The core purpose of our school is to provide an inclusive, rigorous learning environment that challenges and engages young people to grow as passionate learners. The school seeks to develop motivated, creative and independent learners who demonstrate strong social and cultural values and whose leadership, resilience and self-esteem is evident when interacting with the community.
The school provides a comprehensive curriculum with a strong focus on literacy and numeracy. Curriculum initiatives include:
The Aboriginal 8 ways of learning – This Aboriginal pedagogy framework is expressed as eight interconnected pedagogies involving narrative-driven learning, visualised learning processes, hands-on/reflective techniques, use of symbols/metaphors, land-based learning, indirect/synergistic logic, modelled/scaffolded genre mastery, and connectedness to community. But these can change in different settings.
Accelerated Literacy – The AL pedagogy was developed by Dr Brian Gray and Wendy Cowey of the University of Canberra.

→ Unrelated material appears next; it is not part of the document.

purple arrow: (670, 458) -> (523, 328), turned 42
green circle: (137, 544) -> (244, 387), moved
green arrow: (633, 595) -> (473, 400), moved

It was originally known as Scaffolded Literacy, and became the National Accelerated Literacy Program (NALP). The pedagogy was developed for Aboriginal students in remote, high-transience schools, but has been used in mainstream schools all over Australia. The AL pedagogy makes explicit the ways of talking, viewing, thinking, reading, writing and spelling for students, so that they recognise them all as core communication skills. It also offers strong support to teachers, providing a common language and framework for both teachers and students, thereby supporting a whole-school literacy strategy
The Seven Steps to Writing Success – The Seven Steps to Writing Success program was created by Australian author and teacher, Jen McVeity in 2004. Seven Steps to Writing Success provides an explicit, practical framework for teaching students how to become great writers and learn to love writing. The Seven Steps to Writing Success program is underpinned by the principle of chunking writing into discrete, teachable elements of which students attain mastery through repetition. Emphasis is given to the importance of talking, brainstorming and planning before writing and the program encourages group and paired activities.

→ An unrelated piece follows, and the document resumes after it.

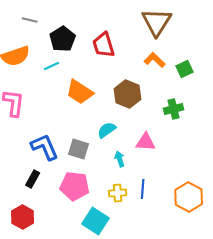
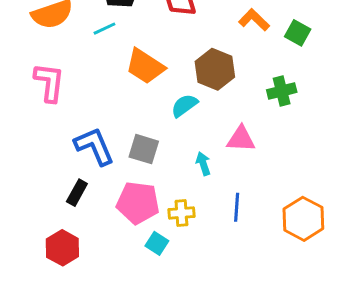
green square: (185, 69) -> (298, 33), turned -36
cyan semicircle: (107, 130) -> (184, 106), moved
yellow cross: (118, 193) -> (181, 213), moved
cyan square: (96, 221) -> (157, 243), moved, size x0.6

Initial -Lit and Multi-Lit – InitiaLit is an evidence-based, whole-class reading program that incorporates a synthetic, explicit approach to the teaching of phonics alongside a rich literature and vocabulary component. Multi-Lit is a reading program providing children who may require more intensive intervention, with the essential core knowledge and strong foundations they need to be successful readers.
In class Learning Support is provided by Aboriginal Education Assistants, who provide one- on – one support to students during lessons.
Literacy and Numeracy Action Plan – LNAP – Explicit teaching recognises that learning is a cumulative process where teachers build upon previous skills and knowledge. Research evidence supports a need for learners to master core skills in numeracy before higher-order learning can effectively occur. Explicit teaching ensures that students have clear instructions on what is expected of them, and what it is that they need to learn from the specific task and that students are given time to engage with the learning process effectively, ask questions and are given thorough and clear feedback.
In addition to the comprehensive classroom programs offered in literacy and numeracy, an integrated classroom curriculum program addresses the curriculum areas of Science, History, Geography, Creative Arts, Civics and Citizenship, and Personal Development, Health and Physical Education. A Specialist teacher provides instruction in Music and Visual Art.
Scope and Sequences and curriculum coverage is monitored across the school by the Curriculum Coordinator. Each stage teacher is currently responsible for core curriculum development and delivery in literacy, numeracy and each key learning area.
The school has developed a structured approach to curriculum planning that ensures a shared vision within the school on curriculum development, common documentation and common understanding of the whole-school curriculum by teachers and parents. Data is analyzed regularly by teachers in their curriculum planning includes a suite of year level assessments including NAPLAN and an analysis of school and student performance data recorded in tracking sheets annually.